世界最大級の無印良品で行われている「食」提案のすべて
「スターバックス」など食のテナントを初導入
ここからは、直江津店の食の取り組みについて見ていこう。同店では初の試みとして、カフェチェーンの「スターバックス」、輸入食品を取り扱う「カルディコーヒーファーム」、品質の高いこだわりの和食品を取り揃えた「久世福商店」といった食のテナントを導入した。このうち「スターバックス」は、無印良品の書籍コーナー「M U J IBOOKS」とともに「BOOKS & CAFÉ」を構成しており、無印良品としては最大規模の約3万5000冊を販売する。
これら食のテナントを誘致した理由の1つは、来店頻度の向上だ。「無印良品は、大ファンの方でも来店するのは2週間に1回程度。食の専門店を導入することで来店頻度を高めたい」(直江津店コミュニティマネージャー 古谷信人氏)。
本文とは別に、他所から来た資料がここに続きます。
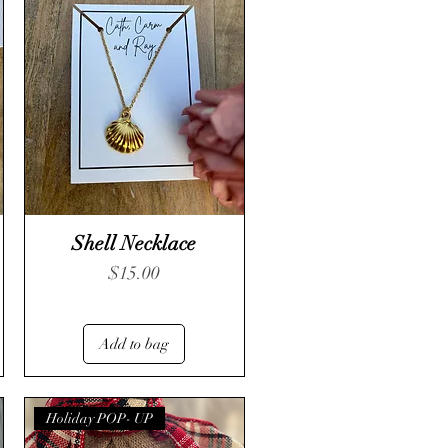
Shell Necklace
Price
$15.00
Add to bag
Holiday POP- UP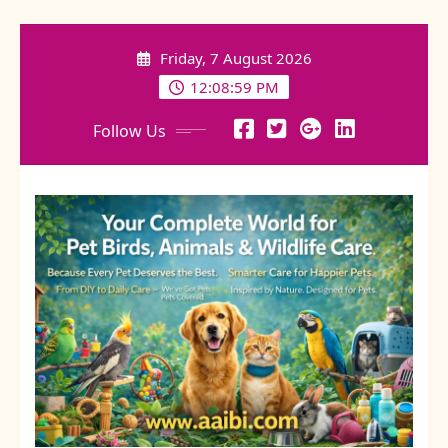
Skip
to
Friday, 7 August 2026
content
12:09:00 PM
Follow Us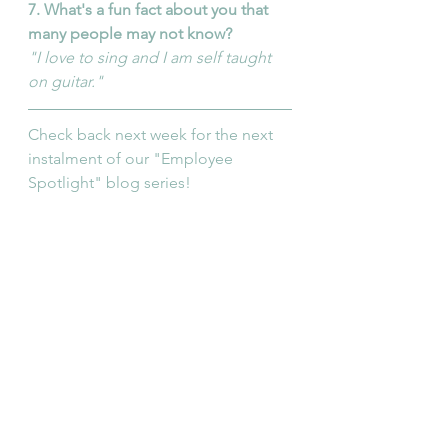
7. What's a fun fact about you that 
many people may not know?
"I love to sing and I am self taught 
on guitar."
Check back next week for the next 
instalment of our "Employee 
Spotlight" blog series!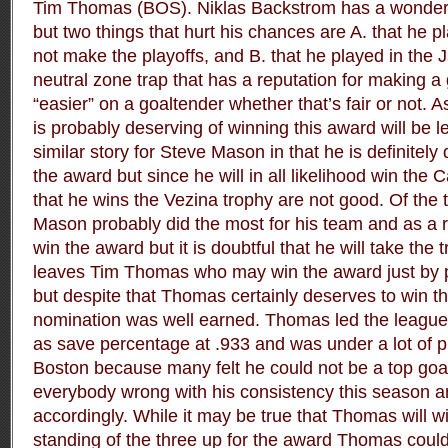
Tim Thomas (BOS). Niklas Backstrom has a wonderf
but two things that hurt his chances are A. that he pl
not make the playoffs, and B. that he played in the
neutral zone trap that has a reputation for making a 
“easier” on a goaltender whether that’s fair or not. 
is probably deserving of winning this award will be left
similar story for Steve Mason in that he is definitely
the award but since he will in all likelihood win the
that he wins the Vezina trophy are not good. Of the 
Mason probably did the most for his team and as a r
win the award but it is doubtful that he will take the
leaves Tim Thomas who may win the award just by p
but despite that Thomas certainly deserves to win t
nomination was well earned. Thomas led the league 
as save percentage at .933 and was under a lot of p
Boston because many felt he could not be a top goa
everybody wrong with his consistency this season 
accordingly. While it may be true that Thomas will w
standing of the three up for the award Thomas coul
また、直江津店では、160席を備えるフードコート「なおえつ良品食堂」を展開。カレー、ラーメン、丼物、定食、ジェラートなど、世代を問わず気軽に楽しめるラインアップを導入した。
京都山科店ではカレー店以外は地域の専門店がテナントとして入っていたが、直江津店ではすべて直営での運営だ。しかし、一部メニュー開発では地元の専門店のアドバイスを受けたほか、新潟県産の「なごみ豚」など地域食材を使用した料理も提供するなど、地域との協業に取り組んでいる点は変わらない。また、継続して地元の人に通ってもらえるようにリーズナブルな価格に設定。「とん汁ラーメン」や「なごみ豚のキーマカレー」(いずれも税込600円)など、大半が500~800円程度で購入できる。
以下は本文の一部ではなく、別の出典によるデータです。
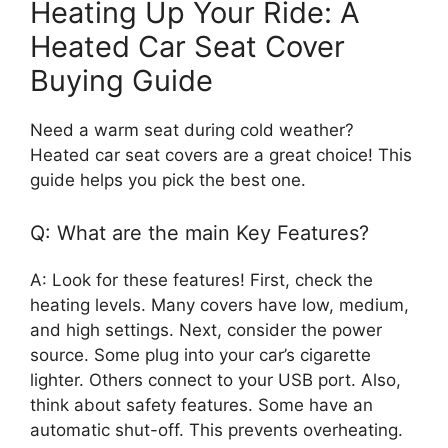
Heating Up Your Ride: A
Heated Car Seat Cover
Buying Guide
Need a warm seat during cold weather?
Heated car seat covers are a great choice! This
guide helps you pick the best one.
Q: What are the main Key Features?
A: Look for these features! First, check the
heating levels. Many covers have low, medium,
and high settings. Next, consider the power
source. Some plug into your car’s cigarette
lighter. Others connect to your USB port. Also,
think about safety features. Some have an
automatic shut-off. This prevents overheating.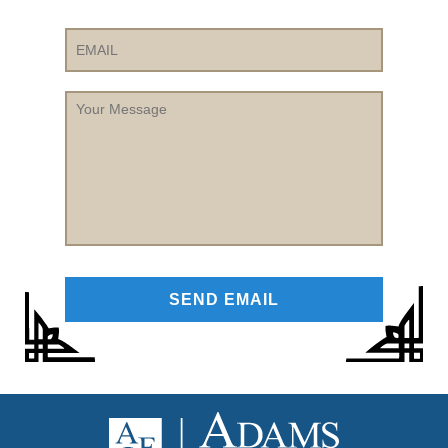
Email
Your
Message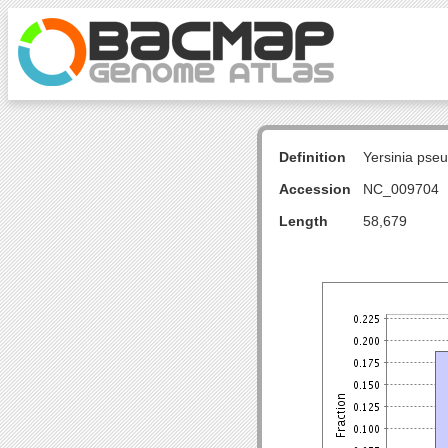
Definition
Yersinia pse
Accession
NC_009704
Length
58,679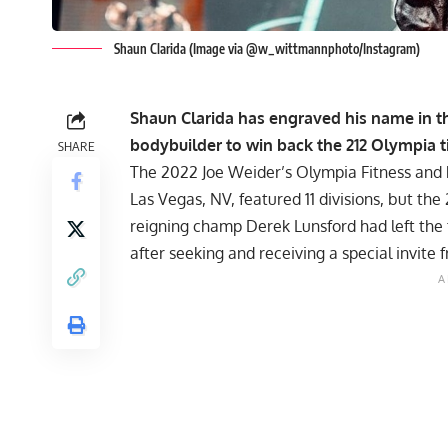
Shaun Clarida (Image via @w_wittmannphoto/Instagram)
Shaun Clarida has engraved his name in t
bodybuilder to win back the 212 Olympia tit
SHARE
The 2022 Joe Weider’s Olympia Fitness and
Las Vegas, NV, featured 11 divisions, but th
reigning champ Derek Lunsford had left the
after seeking and receiving a special invi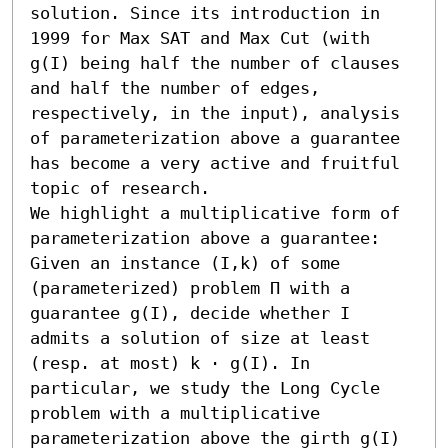
solution. Since its introduction in 
1999 for Max SAT and Max Cut (with 
g(I) being half the number of clauses 
and half the number of edges, 
respectively, in the input), analysis 
of parameterization above a guarantee 
has become a very active and fruitful 
topic of research.

We highlight a multiplicative form of 
parameterization above a guarantee: 
Given an instance (I,k) of some 
(parameterized) problem Π with a 
guarantee g(I), decide whether I 
admits a solution of size at least 
(resp. at most) k ⋅ g(I). In 
particular, we study the Long Cycle 
problem with a multiplicative 
parameterization above the girth g(I) 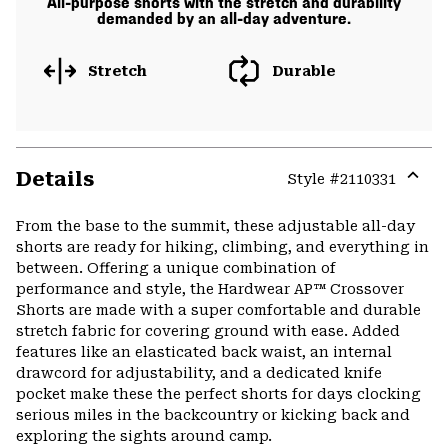
All-purpose shorts with the stretch and durability
demanded by an all-day adventure.
Stretch
Durable
Details
Style #
2110331
Expa
or
From the base to the summit, these adjustable all-day
colla
shorts are ready for hiking, climbing, and everything in
secti
between. Offering a unique combination of
performance and style, the Hardwear AP™ Crossover
Shorts are made with a super comfortable and durable
stretch fabric for covering ground with ease. Added
features like an elasticated back waist, an internal
drawcord for adjustability, and a dedicated knife
pocket make these the perfect shorts for days clocking
serious miles in the backcountry or kicking back and
exploring the sights around camp.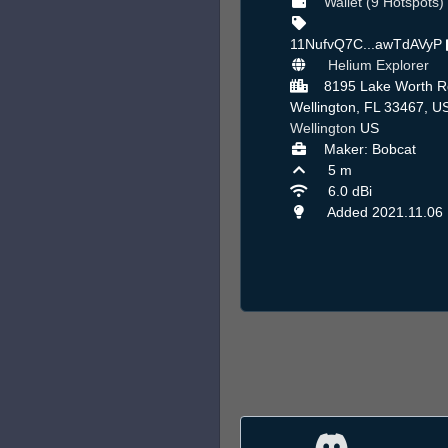
Wallet (9 Hotspots)
11NufvQ7C...awTdAVyP
Helium Explorer
8195 Lake Worth R
Wellington, FL 33467, US
Wellington
US
Maker: Bobcat
5 m
6.0 dBi
Added 2021.11.06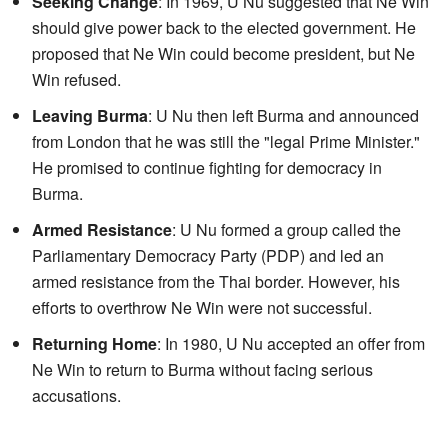
Seeking Change
: In 1969, U Nu suggested that Ne Win
should give power back to the elected government. He
proposed that Ne Win could become president, but Ne
Win refused.
Leaving Burma
: U Nu then left Burma and announced
from London that he was still the "legal Prime Minister."
He promised to continue fighting for democracy in
Burma.
Armed Resistance
: U Nu formed a group called the
Parliamentary Democracy Party (PDP) and led an
armed resistance from the Thai border. However, his
efforts to overthrow Ne Win were not successful.
Returning Home
: In 1980, U Nu accepted an offer from
Ne Win to return to Burma without facing serious
accusations.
そのほか、フードコートの隣には「なおえつ良品市場」を展開。上越の旬の野菜や伝統野菜のほか、不揃いや規格外の「わけあって安い」青果も販売する。加えて、上越産の米や発酵食品、乾物、加工食品、地酒など合計約100品目を展開。野菜に関しては、「J Aえちご上越」が運営する農産物直売所「旬菜交流館 あるるん畑」と協業し、商品を仕入れる。
施設全体のバランスを考慮した売場づくり
直江津店は、堺北花田店や京都山科店といった既存の地域との協業店舗とは方向性がやや異なる。これら2店舗は地域との協業をベースとしながらも、生鮮をフルラインで取り扱うなど、あくまで食品の充実に重きを置いていた。それに対し直江津店では、青果や日配品などは一部取り扱っているものの、精肉や鮮魚、総菜などは販売していない。施設内にはすでに地場の食品スーパー(SM)「ピアレマート」があり、「地域の役に立つという目的で出店しているため、SMが困るようなこと(競合する商品を置くこと)はしない」(古谷氏)とのことだ。つまり、食品の充実よりも、地域活性化のために施設全体のバランスを考慮した売場づくりを実施しているのだ。高品質な地場野菜を取り扱うのも、価格訴求型のピアレマートでは販売していないからで、お客から無印良品にない商品の問合せがあれば、施設内のほかのテナントに誘導するという。
売場づくりのほか、コミュニティスペースや移動販売などの施策からは、直江津店が地域活性化に取り組む“本気度”が窺える。同店のコンセプトビジュアルは「田んぼとにしん」。上越ではにしんは食材としてだけでなく、米の肥料としても活用されてきた。直江津店は田んぼに混ぜ込まれたにしんのように、“暮らしの肥料”となりながら地域活性化に取り組む考えだ。